Wednesday will mark the end of a quarter and the mid-point of 2010.  Canada celebrates Canada on Thursday, and dealing rooms will close early on Friday in the U.S. for the Independence Day weekend.  A Swedish interest rate hike is expected on Thursday.  Monetary policy meetings in Romania, Israel and Poland probably will not result in changes. G-20 leaders in Toronto for the next two days will likely issue a statement of platitudes but lacking concrete actions.  While the G-20 captures a much more significant economic and political slice of the world, the difficulties of consensus building magnifies exponentially as the size of a group expands, and this is a three-fold increase from the G-7.  World Cup soccer from South Africa will continue to preoccupy the main attention in many trading rooms.

The cusp between months tends to have a heavy flow of data releases.  For one thing, Japan releases a deluge of figures in the final week each month, and then the first of every month sees the release of manufacturing purchasing managers indices for about 25 economies.

Scheduled U.S. releases include personal income and consumption, consumer confidence, pending home sales, motor vehicle sales, construction spending, the Dallas Fed index, and factory orders.  There are also weekly figures for chain store sales, mortgage applications, energy stocks, consumer confidence and jobless insurance claims.  Before the manufacturing PMI index, investors will learn results of mid-western PMI surveys.  But all this information will be subordinate to the labor market numbers, the aforementioned claims on Thursday, the ADP estimate of private sector job creation on Wednesday and the labor department labor force release, which is at the usual Friday time, not Thursday in spite of the holiday weekend.

The list of Japanese releases in addition to the PMI has retail sales, unemployment and employment, real household spending, housing starts, construction orders, small business sentiment, auto production and sales, the monetary base and wage earnings.  Just as the U.S. labor report will command special attention in this crowded week, the Bank of Japan’s quarterly corporate survey, known as the Tankan, will play a similar role in Japan’s case.

Euroland reports manufacturing PMIs, money growth, consumer prices, producer prices, unemployment and economic, consumer and business sentiment.  Germany will release statistics on the labor market, retail sales, and consumer prices.  France announces consumer confidence and producer prices, and Italy announces business sentiment, the CPI and the PPI.  Belgium and Spain will report preliminary consumer price indications for June.

Britain releases a PMI index for both manufacturing and construction.  The Hometrack and Nationwide house price indices are each due.  Figures on mortgage approvals, consumer credit, and M4 plus the Bank of England’s credit conditions will update knowledge about housing and the financial markets.  A final GDP estimate will be accompanied by figures on the quarterly British current account.

Sweden releases trades, retail sales and wage figures, while Switzerland chimes in with its index of leading economic indicators and the UBS consumption index.
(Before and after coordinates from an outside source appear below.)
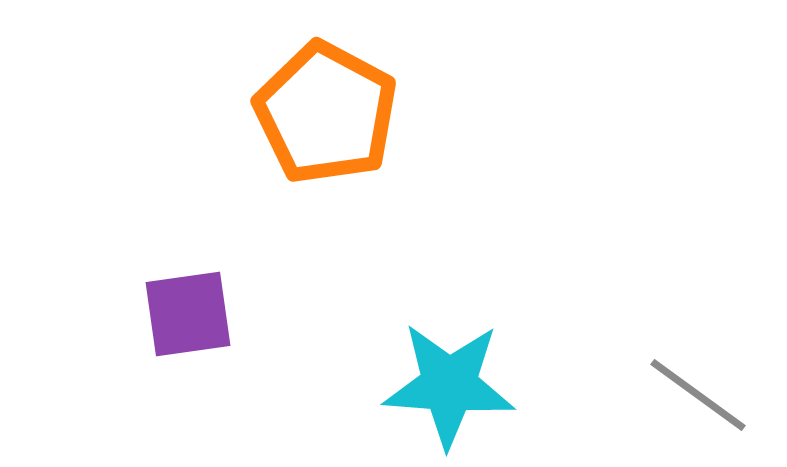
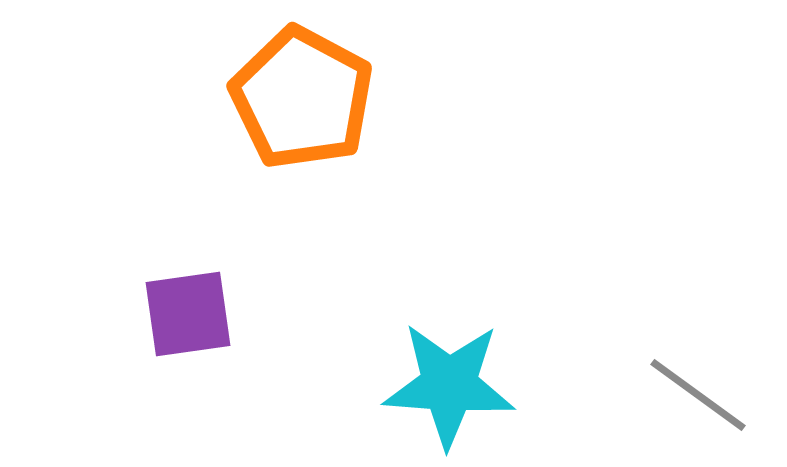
orange pentagon: moved 24 px left, 15 px up
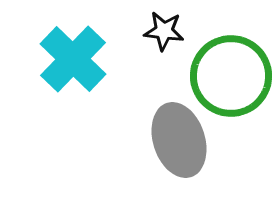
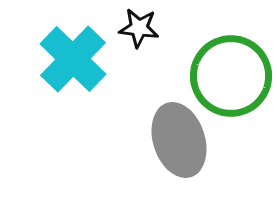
black star: moved 25 px left, 3 px up
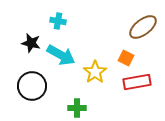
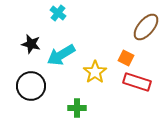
cyan cross: moved 8 px up; rotated 28 degrees clockwise
brown ellipse: moved 3 px right; rotated 12 degrees counterclockwise
black star: moved 1 px down
cyan arrow: rotated 120 degrees clockwise
red rectangle: rotated 28 degrees clockwise
black circle: moved 1 px left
Norway reports retail sales.

From Australia will come skilled job vacancies, new home sales and building permits, and New Zealand will publish business sentiment, money growth, and the commodity price index.  Turkey releases GDP and trades, and South Africa reports money and credit, trades and auto sales.

Canadian releases are limited to monthly GDP and producer prices.  Brazil announces industrial production and consumer prices.

In Asia, industrial production will be released by South Korea and Thailand, trade figures by India, Malaysia, Thailand, Indonesia, and South Korea, consumer prices by Indonesia and Thailand, and the current account by Hong Kong and South Korea.